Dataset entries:
# # # #

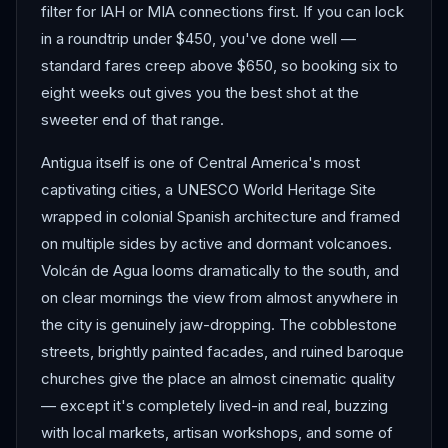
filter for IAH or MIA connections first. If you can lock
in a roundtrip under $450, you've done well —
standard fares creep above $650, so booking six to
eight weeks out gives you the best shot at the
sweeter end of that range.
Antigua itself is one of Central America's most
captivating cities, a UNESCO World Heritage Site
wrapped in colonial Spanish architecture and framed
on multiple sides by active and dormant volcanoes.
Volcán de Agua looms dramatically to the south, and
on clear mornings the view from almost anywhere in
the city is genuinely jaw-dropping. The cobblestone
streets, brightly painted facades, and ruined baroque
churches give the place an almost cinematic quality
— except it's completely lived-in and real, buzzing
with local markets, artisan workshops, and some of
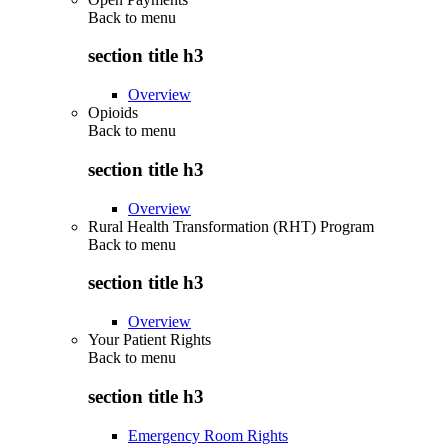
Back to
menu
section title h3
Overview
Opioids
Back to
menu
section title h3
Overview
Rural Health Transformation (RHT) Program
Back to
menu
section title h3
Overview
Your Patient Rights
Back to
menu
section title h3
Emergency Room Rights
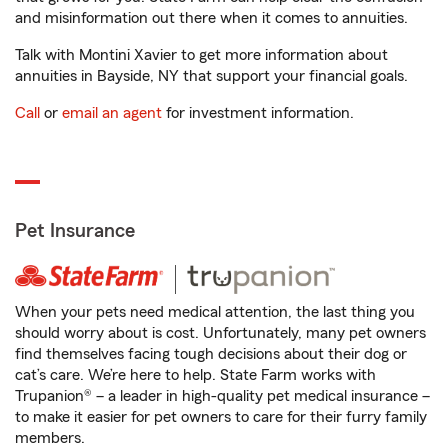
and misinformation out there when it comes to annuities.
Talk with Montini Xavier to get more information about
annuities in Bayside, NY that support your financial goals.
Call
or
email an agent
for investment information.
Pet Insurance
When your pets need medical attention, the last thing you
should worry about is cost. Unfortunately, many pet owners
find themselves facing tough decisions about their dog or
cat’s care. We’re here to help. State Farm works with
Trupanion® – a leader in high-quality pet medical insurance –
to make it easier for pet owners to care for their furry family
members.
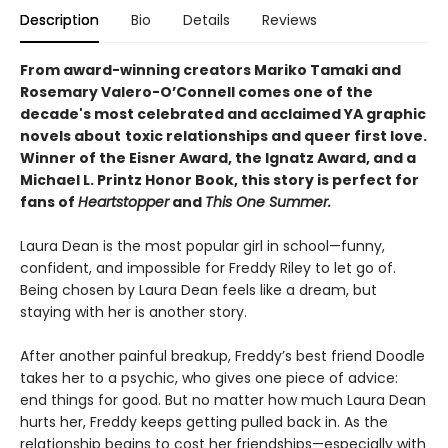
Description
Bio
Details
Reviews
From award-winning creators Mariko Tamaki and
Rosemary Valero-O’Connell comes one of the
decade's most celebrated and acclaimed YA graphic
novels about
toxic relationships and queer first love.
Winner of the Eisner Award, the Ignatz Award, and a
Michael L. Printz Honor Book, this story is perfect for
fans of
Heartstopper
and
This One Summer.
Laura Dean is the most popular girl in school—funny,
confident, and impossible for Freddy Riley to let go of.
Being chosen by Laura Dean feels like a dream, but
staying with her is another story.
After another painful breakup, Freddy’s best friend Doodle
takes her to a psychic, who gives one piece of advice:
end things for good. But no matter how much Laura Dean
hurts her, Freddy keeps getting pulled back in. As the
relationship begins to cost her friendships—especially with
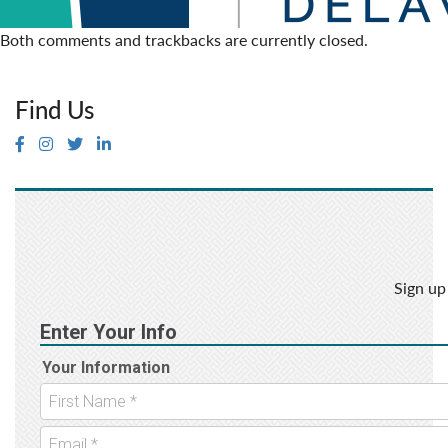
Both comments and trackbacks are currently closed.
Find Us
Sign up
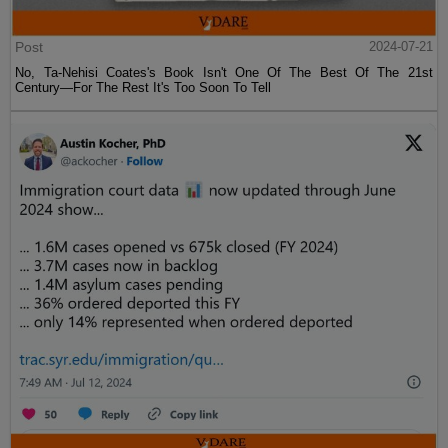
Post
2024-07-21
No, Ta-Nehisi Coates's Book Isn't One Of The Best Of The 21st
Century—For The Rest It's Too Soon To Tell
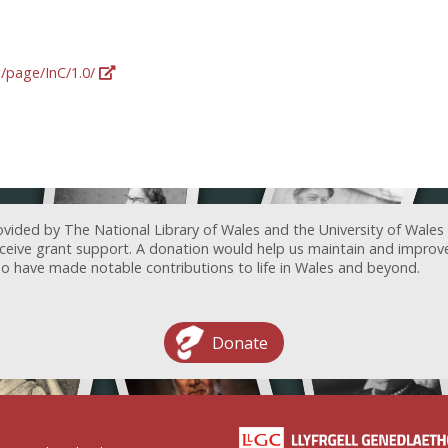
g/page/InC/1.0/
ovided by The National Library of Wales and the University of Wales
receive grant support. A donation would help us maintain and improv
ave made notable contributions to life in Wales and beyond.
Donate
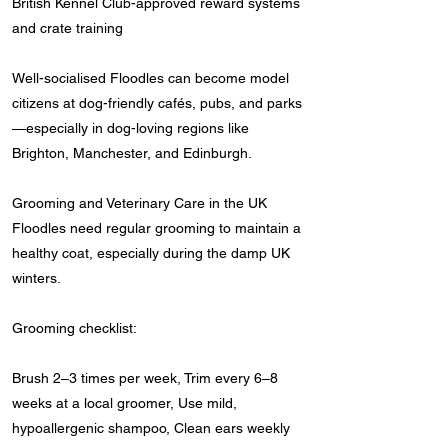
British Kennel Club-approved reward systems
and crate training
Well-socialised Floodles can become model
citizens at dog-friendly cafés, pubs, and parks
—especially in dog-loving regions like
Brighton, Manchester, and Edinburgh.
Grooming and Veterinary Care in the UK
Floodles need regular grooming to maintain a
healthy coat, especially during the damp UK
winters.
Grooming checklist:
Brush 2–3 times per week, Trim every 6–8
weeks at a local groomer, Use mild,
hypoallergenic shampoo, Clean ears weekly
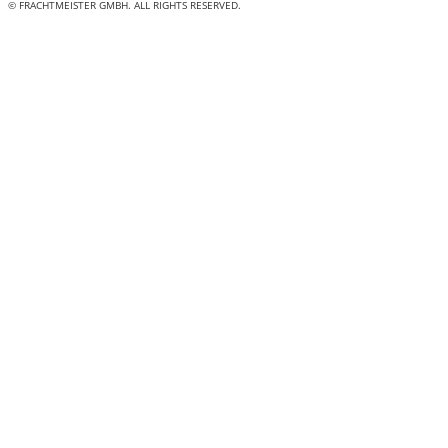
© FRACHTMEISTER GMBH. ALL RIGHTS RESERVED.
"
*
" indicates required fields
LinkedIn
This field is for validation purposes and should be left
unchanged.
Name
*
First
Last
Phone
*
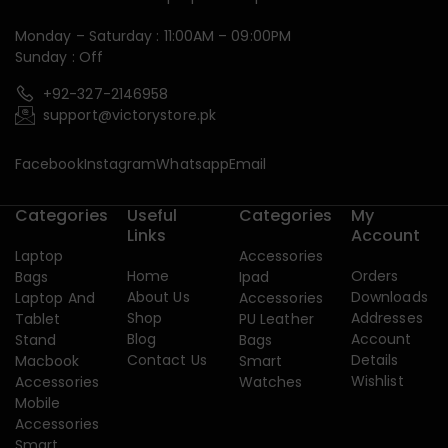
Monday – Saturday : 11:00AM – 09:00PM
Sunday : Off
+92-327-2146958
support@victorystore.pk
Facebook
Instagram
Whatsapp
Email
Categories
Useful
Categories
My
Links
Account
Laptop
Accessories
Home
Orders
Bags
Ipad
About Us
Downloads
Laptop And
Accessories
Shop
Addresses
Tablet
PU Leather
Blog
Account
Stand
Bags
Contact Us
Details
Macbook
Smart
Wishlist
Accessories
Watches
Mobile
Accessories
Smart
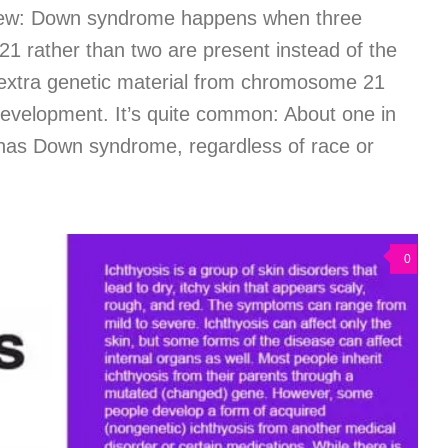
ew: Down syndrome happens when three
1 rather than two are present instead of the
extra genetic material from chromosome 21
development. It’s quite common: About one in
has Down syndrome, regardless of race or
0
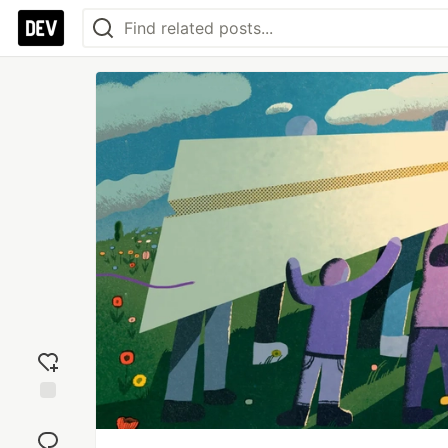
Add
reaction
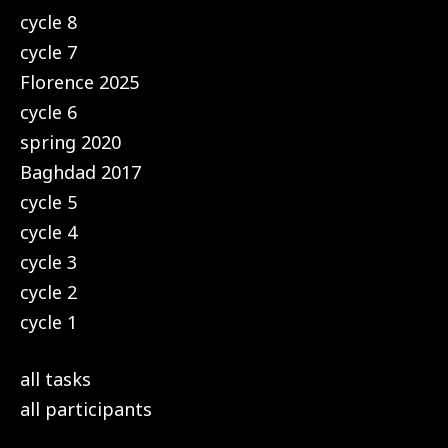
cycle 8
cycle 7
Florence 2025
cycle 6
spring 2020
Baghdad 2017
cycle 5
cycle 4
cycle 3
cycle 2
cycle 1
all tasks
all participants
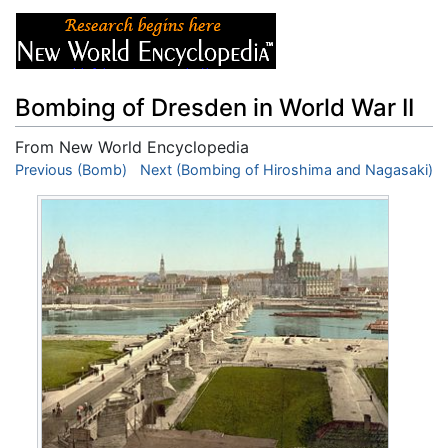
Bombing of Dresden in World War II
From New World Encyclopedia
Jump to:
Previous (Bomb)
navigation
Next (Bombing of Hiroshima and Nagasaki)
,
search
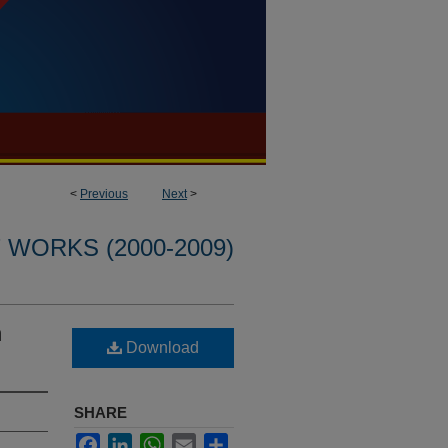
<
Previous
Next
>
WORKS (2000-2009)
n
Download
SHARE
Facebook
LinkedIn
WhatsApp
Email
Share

# # # #

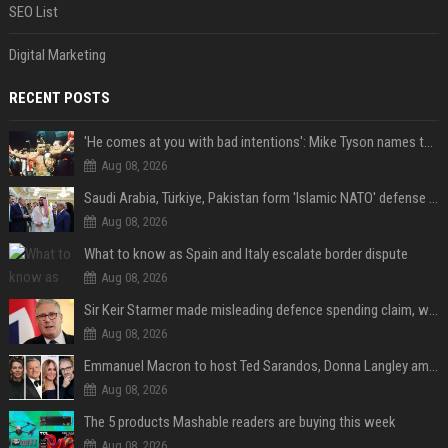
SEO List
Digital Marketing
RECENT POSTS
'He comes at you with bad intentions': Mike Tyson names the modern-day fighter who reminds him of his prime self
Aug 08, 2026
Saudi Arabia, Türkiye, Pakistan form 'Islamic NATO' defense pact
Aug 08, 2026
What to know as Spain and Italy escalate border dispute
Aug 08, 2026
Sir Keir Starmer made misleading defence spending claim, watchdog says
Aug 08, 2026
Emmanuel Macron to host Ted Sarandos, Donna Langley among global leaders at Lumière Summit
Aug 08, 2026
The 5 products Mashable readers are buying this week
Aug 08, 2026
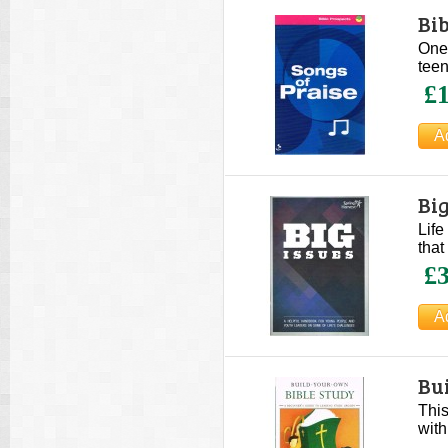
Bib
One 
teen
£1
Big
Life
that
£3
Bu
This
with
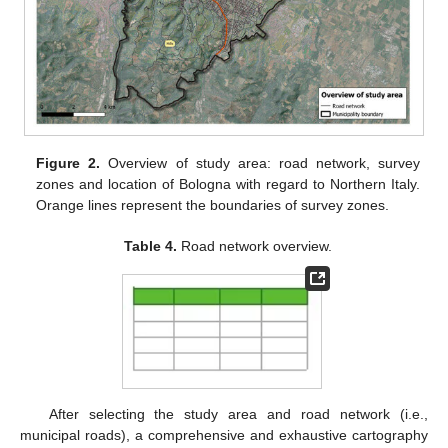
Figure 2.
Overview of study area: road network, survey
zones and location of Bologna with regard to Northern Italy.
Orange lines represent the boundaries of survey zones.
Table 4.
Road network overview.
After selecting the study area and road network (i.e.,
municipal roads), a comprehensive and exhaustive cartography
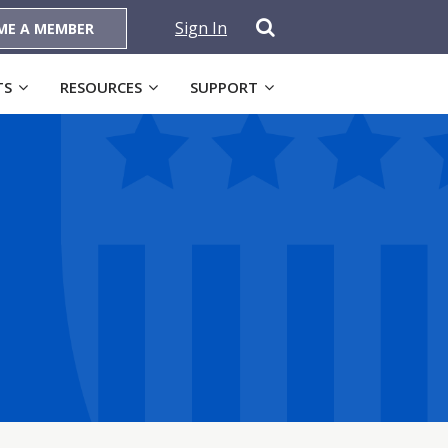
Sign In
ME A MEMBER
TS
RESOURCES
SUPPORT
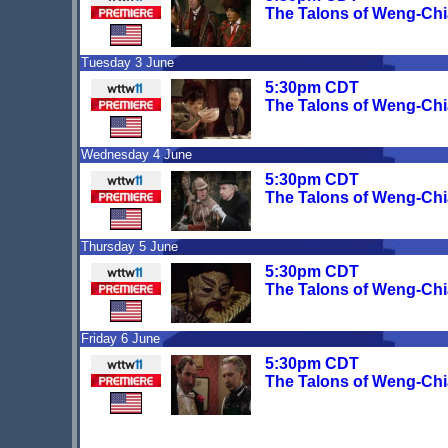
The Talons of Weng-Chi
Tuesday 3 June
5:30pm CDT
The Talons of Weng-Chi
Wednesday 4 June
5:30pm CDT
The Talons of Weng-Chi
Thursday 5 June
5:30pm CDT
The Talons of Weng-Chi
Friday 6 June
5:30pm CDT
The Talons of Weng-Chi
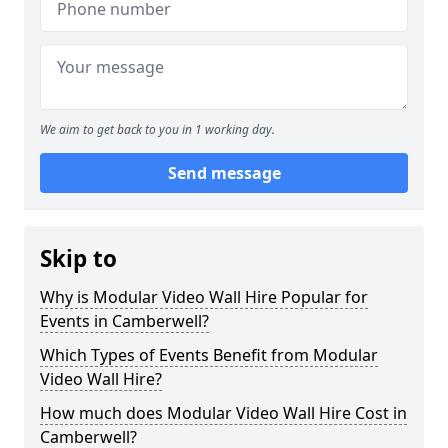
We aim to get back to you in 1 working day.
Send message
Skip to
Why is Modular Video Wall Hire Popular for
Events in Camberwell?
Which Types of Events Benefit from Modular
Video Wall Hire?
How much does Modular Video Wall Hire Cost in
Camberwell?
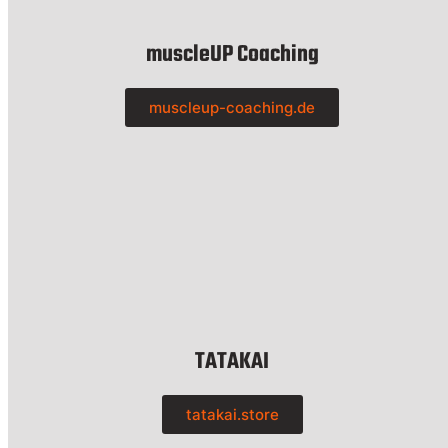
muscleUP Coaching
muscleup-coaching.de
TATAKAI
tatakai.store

# # # #

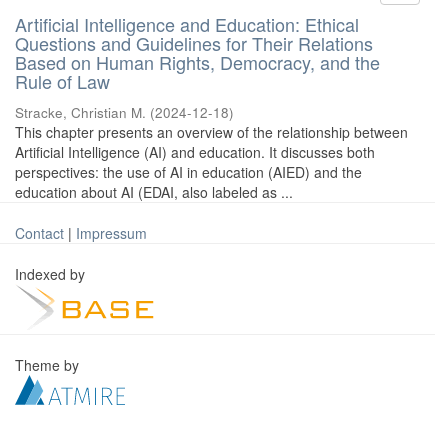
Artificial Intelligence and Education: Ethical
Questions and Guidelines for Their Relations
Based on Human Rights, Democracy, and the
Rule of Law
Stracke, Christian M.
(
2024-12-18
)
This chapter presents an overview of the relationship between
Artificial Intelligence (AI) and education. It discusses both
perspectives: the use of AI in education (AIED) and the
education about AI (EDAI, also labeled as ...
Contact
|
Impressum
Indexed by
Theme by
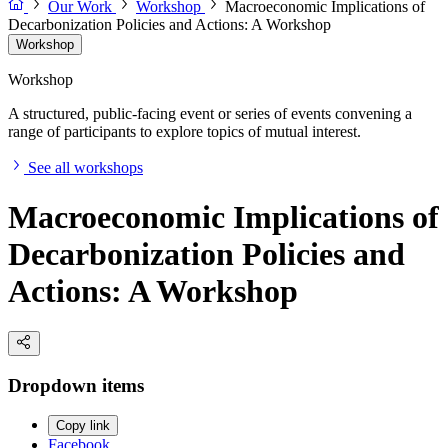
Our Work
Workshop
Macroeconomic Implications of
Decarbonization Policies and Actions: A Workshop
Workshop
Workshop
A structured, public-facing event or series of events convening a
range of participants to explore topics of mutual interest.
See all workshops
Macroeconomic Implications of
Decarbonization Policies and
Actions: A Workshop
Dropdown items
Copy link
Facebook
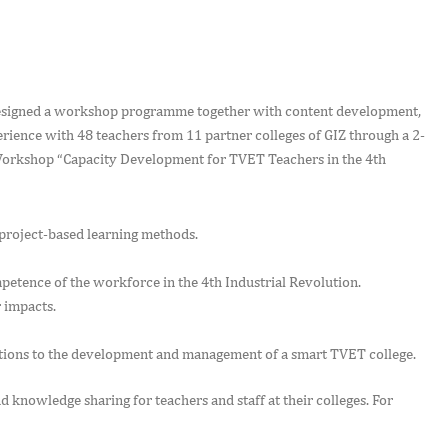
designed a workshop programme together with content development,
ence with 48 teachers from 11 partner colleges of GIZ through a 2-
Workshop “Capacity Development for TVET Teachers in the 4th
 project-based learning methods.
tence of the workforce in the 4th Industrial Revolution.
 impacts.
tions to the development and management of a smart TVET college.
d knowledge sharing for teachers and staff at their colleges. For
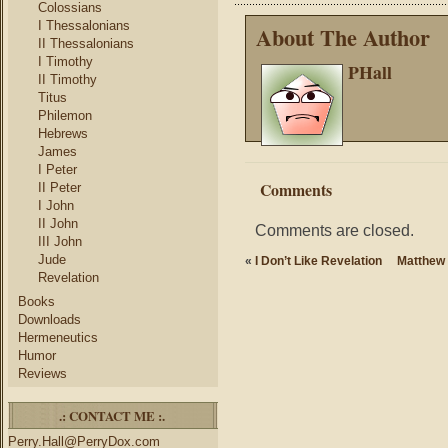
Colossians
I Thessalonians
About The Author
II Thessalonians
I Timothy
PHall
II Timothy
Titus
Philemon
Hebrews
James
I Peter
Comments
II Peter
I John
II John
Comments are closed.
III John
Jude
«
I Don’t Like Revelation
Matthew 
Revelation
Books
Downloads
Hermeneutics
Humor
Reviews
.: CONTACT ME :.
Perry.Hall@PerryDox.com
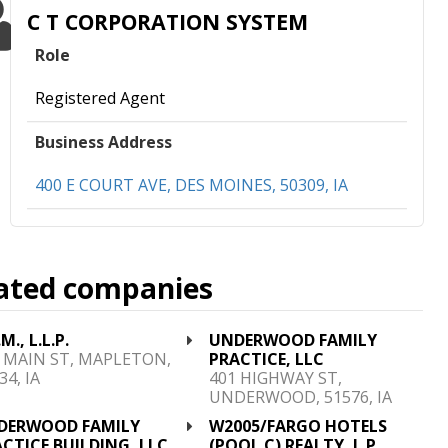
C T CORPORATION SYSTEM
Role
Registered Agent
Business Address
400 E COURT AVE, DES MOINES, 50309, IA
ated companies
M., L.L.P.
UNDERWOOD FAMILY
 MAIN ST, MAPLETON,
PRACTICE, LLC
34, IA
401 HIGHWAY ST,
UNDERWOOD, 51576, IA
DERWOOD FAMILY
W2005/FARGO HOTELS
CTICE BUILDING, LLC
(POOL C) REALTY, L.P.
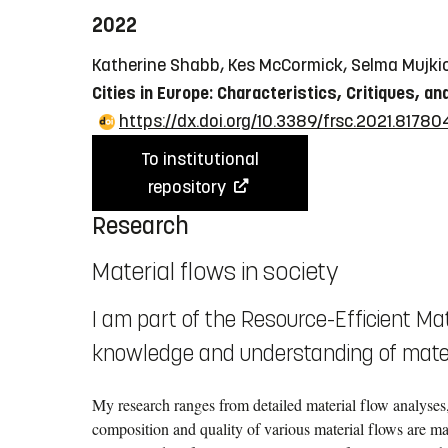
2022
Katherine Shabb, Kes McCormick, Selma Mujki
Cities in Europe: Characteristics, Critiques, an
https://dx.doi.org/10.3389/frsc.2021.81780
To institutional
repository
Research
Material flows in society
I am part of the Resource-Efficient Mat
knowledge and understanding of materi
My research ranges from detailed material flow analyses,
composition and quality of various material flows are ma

# # # #

— Task item —
Could you say how many lines in the data above contain "local"? Reply with the number alone.

— Exercise result —
2